> What needs to be done: Print, in exact form, the lines below from the one containing "Transfer of Excess" through the one containing "Qualified in Art", and omit all others.
-------- The input --------
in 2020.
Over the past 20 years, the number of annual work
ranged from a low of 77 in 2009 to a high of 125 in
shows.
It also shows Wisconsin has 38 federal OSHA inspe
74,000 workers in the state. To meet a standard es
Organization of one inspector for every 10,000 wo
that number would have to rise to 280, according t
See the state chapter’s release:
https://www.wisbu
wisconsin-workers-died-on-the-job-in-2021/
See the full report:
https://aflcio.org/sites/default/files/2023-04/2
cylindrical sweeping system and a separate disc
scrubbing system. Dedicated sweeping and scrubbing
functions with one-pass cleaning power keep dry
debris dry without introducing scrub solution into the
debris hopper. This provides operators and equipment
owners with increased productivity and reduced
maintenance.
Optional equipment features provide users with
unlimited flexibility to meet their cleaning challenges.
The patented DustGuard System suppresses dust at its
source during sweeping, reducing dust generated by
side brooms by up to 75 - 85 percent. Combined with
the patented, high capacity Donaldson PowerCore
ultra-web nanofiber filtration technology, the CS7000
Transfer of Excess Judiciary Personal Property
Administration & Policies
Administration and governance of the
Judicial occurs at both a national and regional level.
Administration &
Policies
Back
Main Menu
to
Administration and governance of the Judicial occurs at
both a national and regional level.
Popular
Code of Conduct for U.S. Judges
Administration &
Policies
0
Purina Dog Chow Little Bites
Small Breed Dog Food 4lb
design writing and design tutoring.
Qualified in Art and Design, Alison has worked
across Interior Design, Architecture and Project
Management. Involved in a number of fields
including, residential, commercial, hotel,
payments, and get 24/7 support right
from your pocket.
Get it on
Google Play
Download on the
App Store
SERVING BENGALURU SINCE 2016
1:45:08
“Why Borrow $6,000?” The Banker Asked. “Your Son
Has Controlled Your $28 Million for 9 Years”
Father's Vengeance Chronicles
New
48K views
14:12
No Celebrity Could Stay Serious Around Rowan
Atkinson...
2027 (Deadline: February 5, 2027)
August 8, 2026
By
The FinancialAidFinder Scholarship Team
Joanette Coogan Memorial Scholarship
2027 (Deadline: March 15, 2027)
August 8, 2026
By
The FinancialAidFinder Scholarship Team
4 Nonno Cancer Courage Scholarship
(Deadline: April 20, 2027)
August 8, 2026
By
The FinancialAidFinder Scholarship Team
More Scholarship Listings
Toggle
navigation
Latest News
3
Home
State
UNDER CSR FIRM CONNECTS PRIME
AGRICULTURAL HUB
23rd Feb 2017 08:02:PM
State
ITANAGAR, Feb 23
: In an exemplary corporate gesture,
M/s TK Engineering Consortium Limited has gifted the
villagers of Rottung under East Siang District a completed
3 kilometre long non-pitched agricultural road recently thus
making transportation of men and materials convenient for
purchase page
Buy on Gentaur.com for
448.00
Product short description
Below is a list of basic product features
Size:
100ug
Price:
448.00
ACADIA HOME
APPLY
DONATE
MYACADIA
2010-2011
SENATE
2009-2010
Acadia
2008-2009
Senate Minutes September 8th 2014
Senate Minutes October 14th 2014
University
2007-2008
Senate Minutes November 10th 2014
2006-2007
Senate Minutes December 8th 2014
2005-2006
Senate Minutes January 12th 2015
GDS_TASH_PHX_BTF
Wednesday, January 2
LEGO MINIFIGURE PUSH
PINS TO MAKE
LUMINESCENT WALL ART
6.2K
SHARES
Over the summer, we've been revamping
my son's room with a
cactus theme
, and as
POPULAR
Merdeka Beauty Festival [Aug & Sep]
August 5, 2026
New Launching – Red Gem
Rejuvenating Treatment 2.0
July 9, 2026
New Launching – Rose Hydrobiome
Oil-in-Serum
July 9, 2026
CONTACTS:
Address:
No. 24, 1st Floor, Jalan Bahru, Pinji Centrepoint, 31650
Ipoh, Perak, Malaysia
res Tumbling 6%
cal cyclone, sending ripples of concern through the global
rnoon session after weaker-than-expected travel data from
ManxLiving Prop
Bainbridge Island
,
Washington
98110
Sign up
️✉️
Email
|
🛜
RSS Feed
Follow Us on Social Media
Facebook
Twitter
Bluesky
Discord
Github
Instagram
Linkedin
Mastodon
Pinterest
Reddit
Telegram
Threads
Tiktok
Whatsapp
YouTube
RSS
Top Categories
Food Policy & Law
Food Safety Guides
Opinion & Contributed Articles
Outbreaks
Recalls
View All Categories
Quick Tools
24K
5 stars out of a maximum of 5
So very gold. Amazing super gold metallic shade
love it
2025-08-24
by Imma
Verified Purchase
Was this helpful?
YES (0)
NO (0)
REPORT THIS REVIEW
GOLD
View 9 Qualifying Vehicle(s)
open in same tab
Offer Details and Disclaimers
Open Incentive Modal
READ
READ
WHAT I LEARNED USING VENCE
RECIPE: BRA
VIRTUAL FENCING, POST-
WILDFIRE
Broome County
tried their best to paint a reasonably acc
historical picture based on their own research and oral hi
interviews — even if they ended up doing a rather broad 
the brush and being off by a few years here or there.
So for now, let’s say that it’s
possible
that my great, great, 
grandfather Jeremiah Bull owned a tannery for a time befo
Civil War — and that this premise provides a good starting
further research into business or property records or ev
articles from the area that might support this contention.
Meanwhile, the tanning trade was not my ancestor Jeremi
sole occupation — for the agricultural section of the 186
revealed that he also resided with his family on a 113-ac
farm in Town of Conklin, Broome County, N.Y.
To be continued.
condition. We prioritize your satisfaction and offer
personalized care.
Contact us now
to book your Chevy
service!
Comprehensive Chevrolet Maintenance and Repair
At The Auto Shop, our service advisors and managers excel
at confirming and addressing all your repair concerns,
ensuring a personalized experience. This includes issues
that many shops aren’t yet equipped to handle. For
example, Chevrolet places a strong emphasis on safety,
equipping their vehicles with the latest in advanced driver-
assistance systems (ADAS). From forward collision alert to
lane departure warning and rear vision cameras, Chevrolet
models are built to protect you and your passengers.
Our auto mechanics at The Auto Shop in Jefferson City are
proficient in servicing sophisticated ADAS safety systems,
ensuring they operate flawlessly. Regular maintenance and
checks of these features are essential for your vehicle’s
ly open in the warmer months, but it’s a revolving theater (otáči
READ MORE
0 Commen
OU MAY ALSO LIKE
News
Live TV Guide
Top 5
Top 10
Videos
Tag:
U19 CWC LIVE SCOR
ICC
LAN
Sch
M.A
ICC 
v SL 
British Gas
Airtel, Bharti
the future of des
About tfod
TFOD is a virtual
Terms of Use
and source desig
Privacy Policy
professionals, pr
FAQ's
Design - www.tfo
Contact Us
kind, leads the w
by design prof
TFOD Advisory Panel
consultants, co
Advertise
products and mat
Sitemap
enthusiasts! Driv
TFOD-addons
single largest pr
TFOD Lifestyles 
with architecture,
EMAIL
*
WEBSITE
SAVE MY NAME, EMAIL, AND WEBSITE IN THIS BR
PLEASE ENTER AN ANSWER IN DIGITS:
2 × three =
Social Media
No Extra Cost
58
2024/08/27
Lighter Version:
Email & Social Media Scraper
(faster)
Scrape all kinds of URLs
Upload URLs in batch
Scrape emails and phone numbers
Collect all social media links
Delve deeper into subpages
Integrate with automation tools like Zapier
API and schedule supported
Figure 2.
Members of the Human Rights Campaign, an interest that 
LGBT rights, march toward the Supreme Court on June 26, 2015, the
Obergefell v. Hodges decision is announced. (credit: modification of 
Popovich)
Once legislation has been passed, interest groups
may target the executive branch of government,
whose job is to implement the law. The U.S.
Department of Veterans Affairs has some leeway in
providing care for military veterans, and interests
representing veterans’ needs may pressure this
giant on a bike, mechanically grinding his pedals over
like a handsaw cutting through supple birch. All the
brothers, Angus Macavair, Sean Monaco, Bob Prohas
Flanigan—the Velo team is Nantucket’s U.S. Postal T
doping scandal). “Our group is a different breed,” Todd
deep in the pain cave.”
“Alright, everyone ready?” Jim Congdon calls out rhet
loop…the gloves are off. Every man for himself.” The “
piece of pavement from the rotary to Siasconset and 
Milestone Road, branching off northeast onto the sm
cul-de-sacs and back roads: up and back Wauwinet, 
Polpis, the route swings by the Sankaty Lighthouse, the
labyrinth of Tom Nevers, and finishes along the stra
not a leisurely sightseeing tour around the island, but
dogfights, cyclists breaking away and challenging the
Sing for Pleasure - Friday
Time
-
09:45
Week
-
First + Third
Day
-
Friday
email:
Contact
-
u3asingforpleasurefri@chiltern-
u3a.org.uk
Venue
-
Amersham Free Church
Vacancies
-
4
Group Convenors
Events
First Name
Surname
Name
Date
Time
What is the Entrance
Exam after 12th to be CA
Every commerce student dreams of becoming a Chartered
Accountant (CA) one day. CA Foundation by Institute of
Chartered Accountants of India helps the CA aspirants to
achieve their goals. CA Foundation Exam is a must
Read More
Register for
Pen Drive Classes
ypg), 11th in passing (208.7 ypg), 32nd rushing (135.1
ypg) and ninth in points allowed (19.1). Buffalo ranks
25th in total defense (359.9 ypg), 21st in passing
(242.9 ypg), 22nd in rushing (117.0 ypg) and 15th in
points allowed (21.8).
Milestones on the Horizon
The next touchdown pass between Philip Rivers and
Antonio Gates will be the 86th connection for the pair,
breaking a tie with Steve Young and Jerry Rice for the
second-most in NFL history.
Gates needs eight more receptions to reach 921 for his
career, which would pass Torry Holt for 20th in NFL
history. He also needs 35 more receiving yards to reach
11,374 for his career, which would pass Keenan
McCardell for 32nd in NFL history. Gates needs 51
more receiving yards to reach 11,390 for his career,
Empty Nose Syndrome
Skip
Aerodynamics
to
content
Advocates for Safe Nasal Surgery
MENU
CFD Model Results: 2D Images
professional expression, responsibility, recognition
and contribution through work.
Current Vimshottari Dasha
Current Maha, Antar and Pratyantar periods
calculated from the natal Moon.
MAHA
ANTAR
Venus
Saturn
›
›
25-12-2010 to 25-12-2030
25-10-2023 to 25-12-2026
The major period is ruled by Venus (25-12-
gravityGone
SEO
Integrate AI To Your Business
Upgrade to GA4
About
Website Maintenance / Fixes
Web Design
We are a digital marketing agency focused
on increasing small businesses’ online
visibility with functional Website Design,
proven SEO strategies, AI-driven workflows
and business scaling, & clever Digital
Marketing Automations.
--------
> Task response:
Transfer of Excess Judiciary Personal Property
Administration & Policies
Administration and governance of the
Judicial occurs at both a national and regional level.
Administration &
Policies
Back
Main Menu
to
Administration and governance of the Judicial occurs at
both a national and regional level.
Popular
Code of Conduct for U.S. Judges
Administration &
Policies
0
Purina Dog Chow Little Bites
Small Breed Dog Food 4lb
design writing and design tutoring.
Qualified in Art and Design, Alison has worked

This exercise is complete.